As many of the operators are logical combinations or opposites of other operators, we can condense the code a bit by delegating some comparisons to others. Here, we provide basic definitions for == and <, and then all other comparisons can be expressed in terms of these two.

Here are a few tests of this code:

from Rectangle import *

rec1 = Rectangle(1, 12)
rec2 = Rectangle(3, 4)
rec3 = Rectangle(4, 5)

print(rec1 < rec2)
print(rec3 >= 12)
print(12 < rec3)

This generates the output:

Calling < with Rectangle
False
Calling >=
Calling < with int
True
Calling >
Calling <=
Calling < with int
Calling == with int
True

The statement print(rec1 < rec2) calls the __lt__ and, since the areas of rec1 and rec2 are equal, returns False.

The statement print(rec3 >= 12) calls __ge__ which in turn calls __lt__ with an int right operand, and returns True since the area of rec3 is 12.

The final statement print(12 < rec3) illustrates how Python handles the calling object being the right operand. As with ==, the operands are swapped, but this time the < operator must be changed to >. This results in __gt__ being called with self being rec3 and value being 12. As the area of rec3 is 20, this returns True.

Exercise

Write a Vector class with one data field storing a list of n components v_{1},v_{2},\ldots,v_{n} for the vector and another data field for the magnitude. [You can extend the Vector class from the post on arithmetic operators if you like, although this exercise doesn’t use any of the methods from that class.] The magnitude m of a vector is its length, calculated as

    \[ m=\sqrt{v_{1}^{2}+v_{2}^{2}+\ldots+v_{n}^{2}} \]

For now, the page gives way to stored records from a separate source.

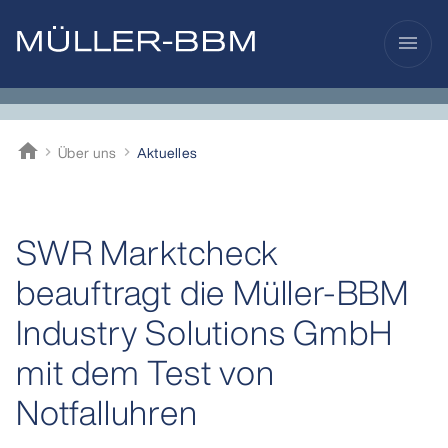
menu
home
Über uns
Aktuelles
Müller-BBM
SWR Marktcheck
beauftragt die Müller-BBM
Industry Solutions GmbH
mit dem Test von
Notfalluhren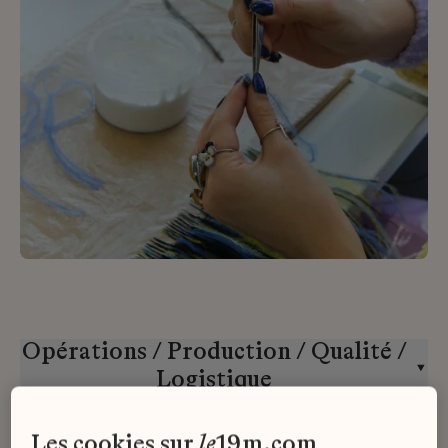
Opérations / Production / Qualité /
Logistique
École Lesage
CDI
les cookies sur
le
19m.com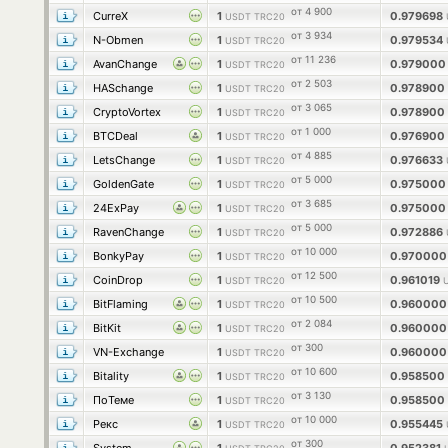
от 4 900
CurreX
1
0.979698
USDT TRC20
от 3 934
N-Obmen
1
0.979534
USDT TRC20
от 11 236
AvanChange
1
0.97900
USDT TRC20
от 2 503
HASchange
1
0.978900
USDT TRC20
от 3 065
CryptoVortex
1
0.978900
USDT TRC20
от 1 000
BTCDeal
1
0.976900
USDT TRC20
от 4 885
LetsChange
1
0.976633
USDT TRC20
от 5 000
GoldenGate
1
0.97500
USDT TRC20
от 3 685
24ExPay
1
0.97500
USDT TRC20
от 5 000
RavenChange
1
0.972886
USDT TRC20
от 10 000
BonkyPay
1
0.97000
USDT TRC20
от 12 500
CoinDrop
1
0.961019
USDT TRC20
от 10 500
BitFlaming
1
0.96000
USDT TRC20
от 2 084
BitKit
1
0.96000
USDT TRC20
от 300
VN-Exchange
1
0.96000
USDT TRC20
от 10 600
Bitality
1
0.958500
USDT TRC20
от 3 130
ПоТеме
1
0.958500
USDT TRC20
от 10 000
Рекс
1
0.955445
USDT TRC20
от 300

Overload all 6 comparison operators so that the comparison is done by comparing the magnitudes of the vectors. The magnitudes should be floats, so you will need to deal with round-off error when deciding whether two vectors have equal magnitudes. Review the isclose() method from the post on floats to see how to do this. You should use a fairly large relative tolerance (say, 10^{-3} or so) to allow vectors with slightly different magnitudes to be judged as ‘equal’.

To test the Vector class, write a program which generates a number of 3-dimensional Vectors (that is, with 3 components each) with each component being a random float between 0 and 1. The program should then count up the number of pairs of vectors that satisfy each of the 6 comparisons. The left operand in each comparison should precede the right operand in the list of Vectors. For example, if we had 4 Vectors in the order [W, X, Y, Z], compare W with each of X, Y and Z, then X with Y and Z, and finally Y with Z. When you’ve done all the comparisons, print out the totals for each of the 6 operators.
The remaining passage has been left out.